Ethically Speaking: Competence and Wellness
In Ethically Speaking, our Practice Advisors tackle frequently asked wellness-related inquiries from Alberta lawyers and students.
Question: When does a lawyer’s physical or mental condition require their withdrawal from a client?
Answer: “Competence” is the core of legal practice. It is a fundamental tenet that lawyers have and apply relevant knowledge, skills and attributes in a manner appropriate to each matter (Code of Conduct Rule 3.1-1). To be an excellent and high-achieving lawyer, one requires broadly-based competence. In Alberta, we have recently expanded that base to incorporate technological competence.
But, if competence means doing something successfully or efficiently, a lawyer’s competence includes additional esoteric components. Competence also exists in the cracks of the rule, where, for example, lawyer wellness intersects with practice. Rule 3.3-1 itself stipulates that lawyers have and apply “attributes” to practice. For example, we must “recognize limitations to our ability” to handle a matter or an aspect of a matter, and “take appropriate steps” to ensure our client is appropriately served (Rule 3.1-1(h)). Doing something (i.e. legal practise) well requires nothing less.
Consider the example of a family lawyer who is themselves enduring a high-conflict divorce. The lawyer’s own situation – their stress and anxiety – can impair their objectivity, cause them to use more aggressive tactics than are otherwise appropriate, and ultimately, can undermine the client’s interests. In Bassett v Magee, 2018 BCSC 2322, a high conflict family case, one party applied for disqualification of the opposing party’s lawyer. The Court denied the application, noting that although it “should never occur, sometimes counsel is drawn into the parties’ conflict or, for other reasons, become part of the problem rather than the solution” (para 2).

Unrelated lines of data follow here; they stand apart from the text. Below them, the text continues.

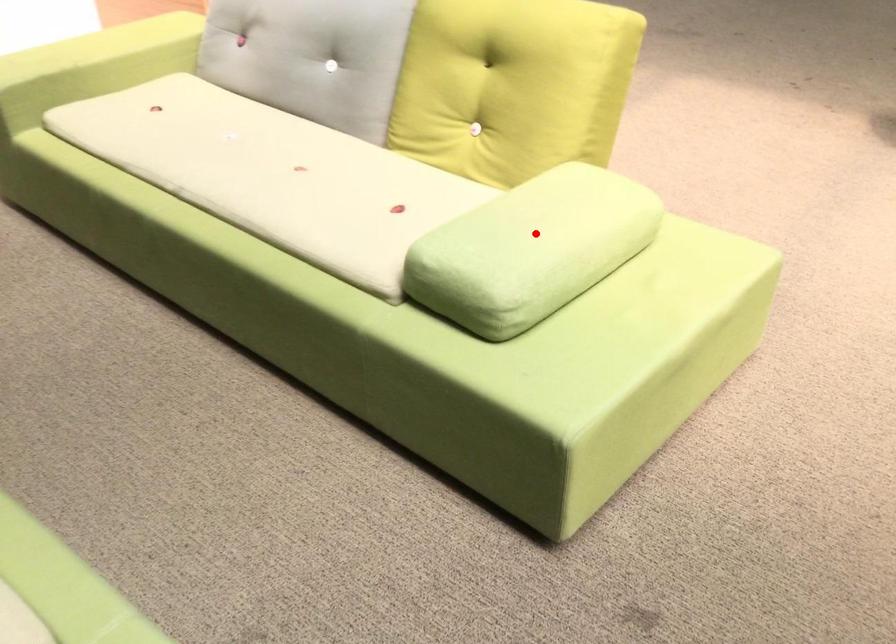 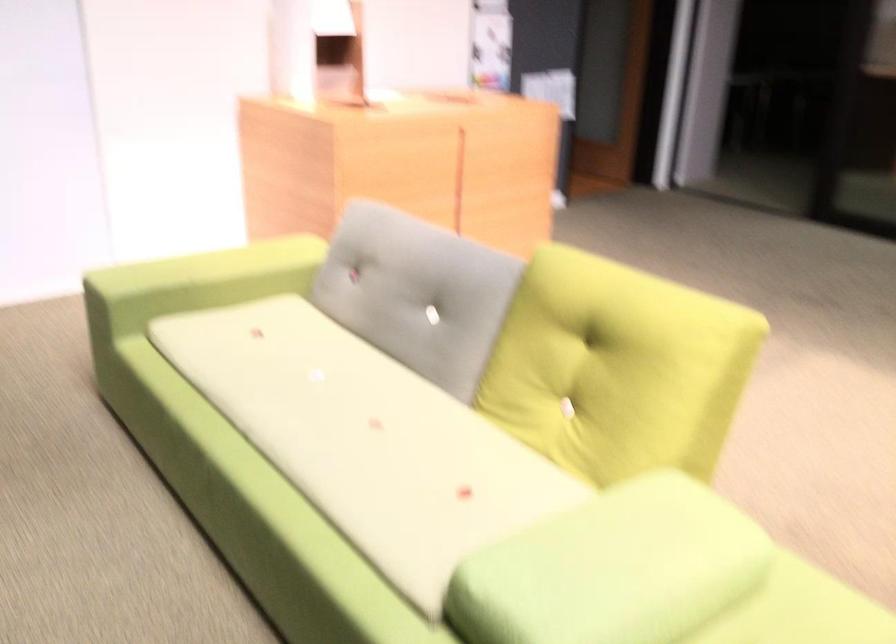 Question: I am providing you with two images of the same scene from different viewpoints. A red point is shown in image1. For the corresponding object point in image2, is it positioned nearer or farther from the camera?

Choices:
 (A) Nearer
 (B) Farther

Answer: (A) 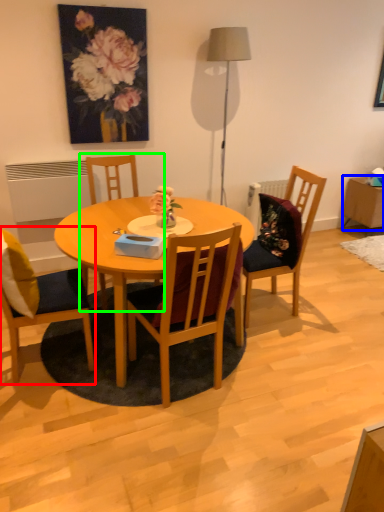 Question: Which object is the farthest from chair (highlighted by a red box)? Choose among these: side table (highlighted by a blue box) or chair (highlighted by a green box).

Choices:
 (A) side table
 (B) chair

Answer: (A)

The intersection of lawyer wellness and competence is broader than impaired objectivity. Lawyers who suffer from substance abuse, mental illness, physical illness and personal problems also potentially, though not necessarily, face concerns with competence. As they cope with and address these issues in their personal lives, they must assess and reassess whether their ability to provide competent legal services is impacted. In some cases, the wellness concerns themselves arise from the stresses of practice, putting the lawyer in a trap of escalating wellness and practice concerns. In either case, lawyers must evaluate whether, at a point in time, they are competent even though they unquestionably possess the knowledge and skill required of either a particular matter or their practice generally.
Some signs of impaired competence are missed deadlines, missed meetings, procrastination, failure to respond to communications, low motivation, perpetual fatigue, and irrational anger. Essentially, the lawyer’s “ability to tolerate stress and cope with the everyday demands of clients, partners, opposing counsel or judges becomes severely compromised to the point where the lawyer is unable to practice competently” (Evaluating an Impaired Attorney’s Fitness to Practice, Dr. Alex Yufik, ABA Law Practice Today, September 14, 2018).
Despite reaching the point of not being competent on a particular file, a lawyer must nonetheless ensure the client’s interests are protected. American Bar Association Formal Opinion 03-429 (2003) notes that “Impaired lawyers have no less an obligation to the client than any other lawyer. They may not fail to represent the client with diligence and promptness, and they may not fail to communicate with the client in an appropriate manner.”
Where the lawyer works at a firm, the partners may step in to manage the lawyer’s practice and ensure that client interests are protected while simultaneously protecting the lawyer’s privacy. They can assess whether the impaired lawyer is able to practise without harming clients, and how the firm can support the lawyer. Alternatively, they can reassign clients within the firm if necessary.
Where the lawyer does not work at a firm, options include asking, with client consent, another lawyer to step into the file to act as co-counsel or withdrawing. Clear agreement should be made in writing as to the scope of co-counsel’s role, and terms by which the co-counsel will be paid. With respect to withdrawal, while Rule 3.7-1 stipulates that the lawyer may only withdraw for “good cause”, wellness concerns that impair the lawyer’s competence may comprise good cause. The lawyer should withdraw in such a way that minimizes the negative consequences to the client. Rule 3.7-7 provides some guidance.
Lawyer wellness can certainly be grounds for withdrawal as a lawyer who is unwell may not be competent to continue acting on a particular matter, or at all. Recognizing that competence is broad and nuanced can enable lawyers to withdraw rather than feeling trapped or compelled to continue acting.